EU VP meets Brazil's Bolsonaro, welcomes pledge to end deforestation

EU's foreign policy chief Borrell meets Venezuelan people in Brasilia

By Anthony Boadle

BRASILIA (Reuters) - Brazilian President Jair Bolsonaro's government has shown new commitment to ending illegal deforestation in the Amazon and is aware it is a hurdle to improved ties with Europe, the Vice President of the European Union Josep Borrell said on Thursday.

Borrell met briefly with Bolsonaro on the first visit to Brazil by a senior EU representative in nine years. He also held talks with the ministers of environment and foreign affairs.

"The will is there, because the ministers know that it will be good for Brazil to put an end to illegal exploitation of the Amazon rainforest," he told Reuters by telephone.

At the U.N. climate talks in Glasgow this week, Brazil joined more than 100 countries that committed to ending deforestation by 2030. Brazil is home to 60% of the Amazon rainforest, the world's largest, but its destruction has soared since Bolsonaro took office in 2019.

Borrell said Brazil's commitment to the global pledge to cut methane gas emissions, which Brazilian agriculture generates in large quantities, was another step in the right direction.

"We need Brazil in the global effort to fight climate change. The world needs Brazil," he said.

The European Union is the main destination for timber illegally cut down in the Amazon, which is often shipped with false documents for the origin of the wood.

Borrell said the EU is prepared to tighten verification of papers for wood imported from Brazil to crack down on an illegal trade worth billions of dollars a year.

"We have to do our part to combat this," he said.

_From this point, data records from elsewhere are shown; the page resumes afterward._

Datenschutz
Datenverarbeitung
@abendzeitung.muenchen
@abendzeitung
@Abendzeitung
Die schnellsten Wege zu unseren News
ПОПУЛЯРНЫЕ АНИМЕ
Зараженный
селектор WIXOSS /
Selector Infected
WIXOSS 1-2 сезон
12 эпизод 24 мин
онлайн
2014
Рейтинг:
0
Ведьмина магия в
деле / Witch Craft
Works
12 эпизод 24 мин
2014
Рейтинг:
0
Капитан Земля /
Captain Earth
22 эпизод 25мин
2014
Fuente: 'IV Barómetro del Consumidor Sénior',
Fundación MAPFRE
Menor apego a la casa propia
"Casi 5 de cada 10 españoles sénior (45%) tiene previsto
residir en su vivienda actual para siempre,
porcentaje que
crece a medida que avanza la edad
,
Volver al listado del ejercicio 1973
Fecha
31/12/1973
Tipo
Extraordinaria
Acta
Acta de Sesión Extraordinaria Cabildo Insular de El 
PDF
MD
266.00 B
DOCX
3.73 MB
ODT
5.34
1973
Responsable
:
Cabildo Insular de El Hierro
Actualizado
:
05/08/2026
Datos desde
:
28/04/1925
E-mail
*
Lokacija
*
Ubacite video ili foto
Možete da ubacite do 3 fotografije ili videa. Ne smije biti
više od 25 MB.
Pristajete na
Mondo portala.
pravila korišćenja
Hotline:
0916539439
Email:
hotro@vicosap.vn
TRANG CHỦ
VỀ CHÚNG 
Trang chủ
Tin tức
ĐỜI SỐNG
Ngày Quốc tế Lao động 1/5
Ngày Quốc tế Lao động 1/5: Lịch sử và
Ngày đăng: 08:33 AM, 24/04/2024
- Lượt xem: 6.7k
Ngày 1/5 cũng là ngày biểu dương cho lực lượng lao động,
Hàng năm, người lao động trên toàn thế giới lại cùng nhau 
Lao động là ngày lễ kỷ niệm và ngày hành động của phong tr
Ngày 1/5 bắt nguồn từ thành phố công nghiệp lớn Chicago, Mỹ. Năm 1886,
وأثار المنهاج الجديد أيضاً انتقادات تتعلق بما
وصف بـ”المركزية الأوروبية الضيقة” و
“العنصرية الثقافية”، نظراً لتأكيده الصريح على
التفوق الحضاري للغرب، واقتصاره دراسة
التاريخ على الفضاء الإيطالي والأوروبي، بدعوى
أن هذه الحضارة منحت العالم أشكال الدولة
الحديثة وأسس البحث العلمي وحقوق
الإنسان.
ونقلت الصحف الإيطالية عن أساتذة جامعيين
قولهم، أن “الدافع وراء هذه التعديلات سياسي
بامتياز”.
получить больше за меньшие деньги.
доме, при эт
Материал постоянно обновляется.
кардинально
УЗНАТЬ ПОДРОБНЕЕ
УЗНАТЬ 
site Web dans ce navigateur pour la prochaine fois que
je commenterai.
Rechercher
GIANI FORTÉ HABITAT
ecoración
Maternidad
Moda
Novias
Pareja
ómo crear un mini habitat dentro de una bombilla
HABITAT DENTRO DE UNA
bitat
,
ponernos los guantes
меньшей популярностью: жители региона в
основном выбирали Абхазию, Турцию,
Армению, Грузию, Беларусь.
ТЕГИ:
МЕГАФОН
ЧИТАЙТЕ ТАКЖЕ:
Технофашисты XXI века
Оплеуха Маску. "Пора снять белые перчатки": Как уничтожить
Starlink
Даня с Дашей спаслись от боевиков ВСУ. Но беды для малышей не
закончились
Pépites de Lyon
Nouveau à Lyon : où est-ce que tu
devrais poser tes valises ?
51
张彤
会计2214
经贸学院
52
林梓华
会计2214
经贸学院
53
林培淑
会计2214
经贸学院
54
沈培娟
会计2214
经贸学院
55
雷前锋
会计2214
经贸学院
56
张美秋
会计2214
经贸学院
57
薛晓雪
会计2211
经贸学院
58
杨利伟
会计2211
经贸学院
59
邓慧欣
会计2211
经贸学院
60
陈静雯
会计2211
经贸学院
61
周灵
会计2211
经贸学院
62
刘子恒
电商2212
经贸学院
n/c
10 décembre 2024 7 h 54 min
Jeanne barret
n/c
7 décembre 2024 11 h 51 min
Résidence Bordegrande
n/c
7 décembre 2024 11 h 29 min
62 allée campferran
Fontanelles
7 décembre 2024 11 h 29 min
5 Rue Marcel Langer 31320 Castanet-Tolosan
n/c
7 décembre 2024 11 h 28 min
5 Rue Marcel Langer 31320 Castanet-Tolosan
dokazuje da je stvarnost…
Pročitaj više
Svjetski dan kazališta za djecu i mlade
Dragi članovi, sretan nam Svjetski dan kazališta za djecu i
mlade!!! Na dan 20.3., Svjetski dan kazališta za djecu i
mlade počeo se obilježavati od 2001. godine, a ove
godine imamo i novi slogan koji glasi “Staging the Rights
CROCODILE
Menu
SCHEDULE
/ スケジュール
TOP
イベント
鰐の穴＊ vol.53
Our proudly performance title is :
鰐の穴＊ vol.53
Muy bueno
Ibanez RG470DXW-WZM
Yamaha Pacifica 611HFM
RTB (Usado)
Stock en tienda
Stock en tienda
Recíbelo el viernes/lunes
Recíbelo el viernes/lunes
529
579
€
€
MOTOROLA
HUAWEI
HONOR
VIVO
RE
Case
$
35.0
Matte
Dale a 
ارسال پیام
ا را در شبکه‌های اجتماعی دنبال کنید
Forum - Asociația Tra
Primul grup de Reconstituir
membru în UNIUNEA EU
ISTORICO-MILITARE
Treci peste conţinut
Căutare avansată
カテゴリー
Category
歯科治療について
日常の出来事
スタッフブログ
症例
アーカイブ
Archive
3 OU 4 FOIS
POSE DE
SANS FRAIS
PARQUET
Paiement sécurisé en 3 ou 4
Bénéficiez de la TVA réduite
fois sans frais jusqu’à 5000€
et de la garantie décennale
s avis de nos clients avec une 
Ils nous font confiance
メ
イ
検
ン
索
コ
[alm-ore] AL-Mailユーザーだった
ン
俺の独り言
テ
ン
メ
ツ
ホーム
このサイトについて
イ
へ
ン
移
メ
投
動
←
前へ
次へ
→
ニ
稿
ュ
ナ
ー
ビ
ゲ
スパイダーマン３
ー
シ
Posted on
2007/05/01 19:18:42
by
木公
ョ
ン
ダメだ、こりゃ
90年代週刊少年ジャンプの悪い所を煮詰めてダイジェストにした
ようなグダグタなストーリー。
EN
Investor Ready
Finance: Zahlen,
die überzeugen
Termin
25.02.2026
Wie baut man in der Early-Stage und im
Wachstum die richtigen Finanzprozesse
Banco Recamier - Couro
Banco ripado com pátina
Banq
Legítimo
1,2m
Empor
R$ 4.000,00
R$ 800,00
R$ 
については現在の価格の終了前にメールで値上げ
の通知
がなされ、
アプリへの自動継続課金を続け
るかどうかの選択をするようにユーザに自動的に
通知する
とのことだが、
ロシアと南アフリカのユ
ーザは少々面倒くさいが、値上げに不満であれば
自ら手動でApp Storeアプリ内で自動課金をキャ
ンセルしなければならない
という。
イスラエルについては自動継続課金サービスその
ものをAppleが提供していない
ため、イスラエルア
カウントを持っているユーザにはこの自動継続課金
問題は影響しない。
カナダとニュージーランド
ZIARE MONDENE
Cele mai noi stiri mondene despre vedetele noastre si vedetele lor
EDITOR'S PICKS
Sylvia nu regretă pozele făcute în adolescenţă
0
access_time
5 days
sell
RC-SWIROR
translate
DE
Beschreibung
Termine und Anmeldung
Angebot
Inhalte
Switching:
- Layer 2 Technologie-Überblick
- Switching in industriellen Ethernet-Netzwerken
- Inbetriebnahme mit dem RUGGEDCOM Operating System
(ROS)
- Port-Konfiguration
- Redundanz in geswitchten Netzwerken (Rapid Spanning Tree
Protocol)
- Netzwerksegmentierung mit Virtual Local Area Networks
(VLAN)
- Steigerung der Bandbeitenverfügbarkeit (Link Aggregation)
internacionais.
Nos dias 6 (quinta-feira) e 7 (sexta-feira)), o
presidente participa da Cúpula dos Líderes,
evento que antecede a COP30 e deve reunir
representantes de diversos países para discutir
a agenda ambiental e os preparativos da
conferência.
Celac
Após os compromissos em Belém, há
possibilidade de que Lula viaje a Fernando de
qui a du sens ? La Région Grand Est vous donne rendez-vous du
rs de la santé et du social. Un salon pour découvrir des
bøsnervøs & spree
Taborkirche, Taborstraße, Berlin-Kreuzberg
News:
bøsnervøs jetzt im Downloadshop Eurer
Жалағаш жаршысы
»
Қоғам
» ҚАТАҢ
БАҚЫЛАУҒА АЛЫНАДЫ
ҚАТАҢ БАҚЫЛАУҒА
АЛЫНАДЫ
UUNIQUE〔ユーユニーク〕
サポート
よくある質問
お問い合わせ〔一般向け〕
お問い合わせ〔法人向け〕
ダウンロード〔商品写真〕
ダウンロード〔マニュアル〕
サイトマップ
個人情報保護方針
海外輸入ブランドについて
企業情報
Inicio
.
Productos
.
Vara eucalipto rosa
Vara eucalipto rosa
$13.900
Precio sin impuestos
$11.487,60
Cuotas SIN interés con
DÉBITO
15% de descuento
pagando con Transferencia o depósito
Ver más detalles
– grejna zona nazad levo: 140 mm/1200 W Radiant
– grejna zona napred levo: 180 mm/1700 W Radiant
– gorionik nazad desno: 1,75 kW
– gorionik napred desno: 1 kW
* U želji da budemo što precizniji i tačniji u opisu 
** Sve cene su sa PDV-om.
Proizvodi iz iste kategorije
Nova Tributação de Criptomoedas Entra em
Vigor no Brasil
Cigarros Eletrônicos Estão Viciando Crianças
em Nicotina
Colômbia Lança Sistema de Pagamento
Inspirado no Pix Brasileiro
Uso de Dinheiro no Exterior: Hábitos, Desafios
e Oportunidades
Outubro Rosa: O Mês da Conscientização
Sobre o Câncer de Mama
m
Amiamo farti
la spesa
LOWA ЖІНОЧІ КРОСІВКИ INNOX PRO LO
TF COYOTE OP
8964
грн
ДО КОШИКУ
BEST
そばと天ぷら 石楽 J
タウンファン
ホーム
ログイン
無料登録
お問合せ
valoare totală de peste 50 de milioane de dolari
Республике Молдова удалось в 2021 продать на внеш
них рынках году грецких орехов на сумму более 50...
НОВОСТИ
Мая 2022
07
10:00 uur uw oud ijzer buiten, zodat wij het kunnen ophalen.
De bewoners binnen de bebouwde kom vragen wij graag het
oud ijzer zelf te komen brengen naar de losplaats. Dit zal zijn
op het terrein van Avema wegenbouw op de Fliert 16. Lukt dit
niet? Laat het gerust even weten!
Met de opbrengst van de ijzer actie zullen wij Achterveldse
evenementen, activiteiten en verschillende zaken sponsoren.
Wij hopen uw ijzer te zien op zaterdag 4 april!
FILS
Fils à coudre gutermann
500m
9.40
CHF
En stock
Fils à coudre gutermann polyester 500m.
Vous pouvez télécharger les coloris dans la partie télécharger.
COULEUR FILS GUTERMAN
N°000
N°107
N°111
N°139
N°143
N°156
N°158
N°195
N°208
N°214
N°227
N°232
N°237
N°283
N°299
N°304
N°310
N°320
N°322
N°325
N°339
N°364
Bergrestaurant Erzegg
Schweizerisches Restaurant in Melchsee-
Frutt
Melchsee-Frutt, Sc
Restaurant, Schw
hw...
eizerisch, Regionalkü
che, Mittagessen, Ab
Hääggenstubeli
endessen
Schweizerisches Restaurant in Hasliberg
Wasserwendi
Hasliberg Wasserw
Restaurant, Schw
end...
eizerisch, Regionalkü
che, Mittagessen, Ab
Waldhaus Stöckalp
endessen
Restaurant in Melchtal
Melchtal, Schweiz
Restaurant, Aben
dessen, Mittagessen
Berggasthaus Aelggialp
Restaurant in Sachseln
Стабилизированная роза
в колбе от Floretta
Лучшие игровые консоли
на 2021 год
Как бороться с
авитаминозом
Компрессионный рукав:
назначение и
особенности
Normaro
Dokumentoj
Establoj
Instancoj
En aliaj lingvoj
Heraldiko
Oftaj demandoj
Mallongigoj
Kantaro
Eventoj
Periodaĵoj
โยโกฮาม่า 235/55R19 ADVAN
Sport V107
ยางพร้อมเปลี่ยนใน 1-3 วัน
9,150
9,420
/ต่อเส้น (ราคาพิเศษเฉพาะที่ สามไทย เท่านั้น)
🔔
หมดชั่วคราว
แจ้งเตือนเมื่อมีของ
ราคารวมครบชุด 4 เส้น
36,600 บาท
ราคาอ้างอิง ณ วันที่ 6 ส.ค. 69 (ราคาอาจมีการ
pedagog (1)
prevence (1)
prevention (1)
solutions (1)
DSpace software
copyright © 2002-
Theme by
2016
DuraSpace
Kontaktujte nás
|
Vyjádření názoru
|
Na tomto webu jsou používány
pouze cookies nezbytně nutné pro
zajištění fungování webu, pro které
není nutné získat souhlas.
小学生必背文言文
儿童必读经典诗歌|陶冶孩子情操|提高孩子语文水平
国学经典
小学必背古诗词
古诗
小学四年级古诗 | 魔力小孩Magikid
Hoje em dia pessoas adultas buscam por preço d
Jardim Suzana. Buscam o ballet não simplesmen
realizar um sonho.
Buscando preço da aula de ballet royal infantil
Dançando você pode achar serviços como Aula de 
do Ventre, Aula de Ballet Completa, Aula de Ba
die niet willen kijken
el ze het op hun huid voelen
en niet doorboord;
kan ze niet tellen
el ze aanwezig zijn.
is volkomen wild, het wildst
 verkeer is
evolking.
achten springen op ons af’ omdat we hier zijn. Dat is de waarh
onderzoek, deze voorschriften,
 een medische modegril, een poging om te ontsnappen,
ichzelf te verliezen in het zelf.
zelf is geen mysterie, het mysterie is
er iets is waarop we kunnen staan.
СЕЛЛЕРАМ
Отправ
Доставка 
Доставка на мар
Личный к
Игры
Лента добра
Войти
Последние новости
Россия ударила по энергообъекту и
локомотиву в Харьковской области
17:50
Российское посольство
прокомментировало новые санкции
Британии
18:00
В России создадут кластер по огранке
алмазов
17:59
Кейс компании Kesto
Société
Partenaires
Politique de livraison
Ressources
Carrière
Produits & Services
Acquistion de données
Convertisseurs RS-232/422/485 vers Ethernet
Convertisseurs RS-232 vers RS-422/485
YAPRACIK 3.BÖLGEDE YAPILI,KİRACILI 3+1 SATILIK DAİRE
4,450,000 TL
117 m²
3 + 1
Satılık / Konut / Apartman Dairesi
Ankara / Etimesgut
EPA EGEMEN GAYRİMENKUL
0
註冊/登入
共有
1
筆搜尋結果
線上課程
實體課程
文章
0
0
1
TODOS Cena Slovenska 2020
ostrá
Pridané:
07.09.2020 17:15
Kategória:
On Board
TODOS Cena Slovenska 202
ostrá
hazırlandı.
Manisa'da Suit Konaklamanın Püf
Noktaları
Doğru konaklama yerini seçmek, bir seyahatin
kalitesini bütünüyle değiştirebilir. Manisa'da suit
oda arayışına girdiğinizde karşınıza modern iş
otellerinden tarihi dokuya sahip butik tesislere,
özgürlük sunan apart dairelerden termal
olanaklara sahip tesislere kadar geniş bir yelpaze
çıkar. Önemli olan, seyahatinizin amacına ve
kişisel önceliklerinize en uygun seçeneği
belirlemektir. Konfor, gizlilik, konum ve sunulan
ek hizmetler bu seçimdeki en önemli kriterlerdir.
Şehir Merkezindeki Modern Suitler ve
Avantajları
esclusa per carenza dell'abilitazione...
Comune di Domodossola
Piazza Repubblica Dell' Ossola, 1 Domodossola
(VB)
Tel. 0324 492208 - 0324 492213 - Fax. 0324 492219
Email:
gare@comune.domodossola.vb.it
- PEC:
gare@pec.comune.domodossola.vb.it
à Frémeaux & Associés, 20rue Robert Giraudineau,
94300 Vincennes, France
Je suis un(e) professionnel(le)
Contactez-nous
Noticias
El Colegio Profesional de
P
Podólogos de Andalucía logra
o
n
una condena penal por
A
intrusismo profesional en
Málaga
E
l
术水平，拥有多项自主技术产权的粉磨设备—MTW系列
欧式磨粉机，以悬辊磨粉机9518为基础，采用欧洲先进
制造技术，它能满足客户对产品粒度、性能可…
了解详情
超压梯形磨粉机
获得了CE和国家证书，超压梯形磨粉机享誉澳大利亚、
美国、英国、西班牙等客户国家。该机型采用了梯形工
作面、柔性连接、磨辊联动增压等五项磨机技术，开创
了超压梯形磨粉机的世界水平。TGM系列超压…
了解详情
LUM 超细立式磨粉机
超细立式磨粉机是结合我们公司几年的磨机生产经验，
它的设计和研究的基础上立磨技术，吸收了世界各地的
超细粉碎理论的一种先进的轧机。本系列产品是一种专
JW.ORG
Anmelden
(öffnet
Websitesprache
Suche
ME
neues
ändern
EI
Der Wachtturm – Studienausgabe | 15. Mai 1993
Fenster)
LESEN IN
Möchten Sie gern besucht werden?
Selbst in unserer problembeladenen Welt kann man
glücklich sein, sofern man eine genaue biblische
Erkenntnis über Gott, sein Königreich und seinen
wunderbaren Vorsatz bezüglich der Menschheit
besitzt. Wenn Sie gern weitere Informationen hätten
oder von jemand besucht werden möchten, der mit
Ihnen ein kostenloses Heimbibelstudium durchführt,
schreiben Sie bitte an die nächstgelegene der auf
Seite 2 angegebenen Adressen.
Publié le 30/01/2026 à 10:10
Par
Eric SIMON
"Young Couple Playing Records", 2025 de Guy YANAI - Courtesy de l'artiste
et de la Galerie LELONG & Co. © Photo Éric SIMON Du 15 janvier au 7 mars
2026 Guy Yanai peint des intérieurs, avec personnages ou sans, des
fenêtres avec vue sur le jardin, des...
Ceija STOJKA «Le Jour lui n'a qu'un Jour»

Without enhanced credibility on the environmental front, and on rainforest deforestation in particular, member states will not approve an EU trade accord with South America's Mercosur trade bloc, which has been two decades in the making, he said.

"Clearly there is serious resistance to approving the agreement in some countries that consider its environmental protections insufficient," he said.

A document that would be annexed to the accord containing environmental pledges has still not been drawn up. "We are on it. It is harder than it looks," Borrell said.

European diplomats said they have not given up on the Mercosur deal, but it was unlikely that the executive European Commission would bring it to the European Council any time soon.

"Brazil is doing a lot better, but needs to do more to improve its image," said a diplomat with knowledge of the matter.